BUSPH researchers help highlight health inequity for Surgeon General’s report
Two Boston School of Public Health researchers—Salma Abdalla (SPH’16) and Dean Sandro Galea—were part of the team that authored “Community Health and Economic Prosperity: Engaging Businesses as Stewards and Stakeholders—A Report of the Surgeon General.” This report, which is available to read online, highlights the structural factors that have resulted in health inequities in the United States and calls on the private sector to help tackle these social determinants of health.
“While the report is framed to appeal to the private sector on why it should invest in the social determinants, at its core, this is a report that takes a thoughtful approach to the foundational forces that shape health and health disparities in the US,” said Abdalla.“It is encouraging that the Surgeon General’s office made the point that health is about much more than healthcare and that investing in the social determinants of health is also good for the economy. The core message is important—and perhaps even more important that these points were made during an administration that was inimical to them.”
The social determinants of health
Authors, Abdalla and Galea, wrote the first chapter of the report, which gives an overview of the social determinants of health (such as pollution and racism) and the resulting health inequities that arise from a lack of focus on prevention tactics.

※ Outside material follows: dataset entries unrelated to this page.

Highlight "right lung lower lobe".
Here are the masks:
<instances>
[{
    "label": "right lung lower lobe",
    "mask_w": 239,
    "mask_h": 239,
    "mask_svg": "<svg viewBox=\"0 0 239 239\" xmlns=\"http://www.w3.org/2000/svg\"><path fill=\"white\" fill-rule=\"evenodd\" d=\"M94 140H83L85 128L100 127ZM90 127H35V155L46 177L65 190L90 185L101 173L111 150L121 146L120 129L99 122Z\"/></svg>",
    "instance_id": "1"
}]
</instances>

According to the report, the U.S. spends more than twice as much on healthcare as peer countries, yet has the worst health, declining life expectancy, and huge gaps in health between populations. This fact illustrates the extent to which health is impacted more by conditions that prevent the need for care than the healthcare system itself.

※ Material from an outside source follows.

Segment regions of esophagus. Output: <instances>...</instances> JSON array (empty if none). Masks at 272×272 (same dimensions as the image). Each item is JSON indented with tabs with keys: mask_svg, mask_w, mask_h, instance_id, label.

From 1962 to 2017, the share of federal spending on social and economic investments decreased by 59%. In that same period, federal spending on direct cash transfer and healthcare-related costs increased by 162%. What this tells us is, that the government has been spending more money to treat health issues rather than preventing them by creating conditions that allow people to be healthy, such as:
- Safe, affordable housing
- Violence prevention
- Environmental protection
This problem also affects the private sector since an unhealthy community means increased current and future workforce costs (such as absenteeism and health insurance) and less disposable income for consumers to spend on non-medical products. If a company works to make a community healthier, these factors can improve, and they’ll build better civic relationships and reputation.
“Hopefully, this conversation will ultimately lead to acknowledging health as a human right in the US, which in turn will have many implications on the type of policies and political choices made in this country,” Galea said.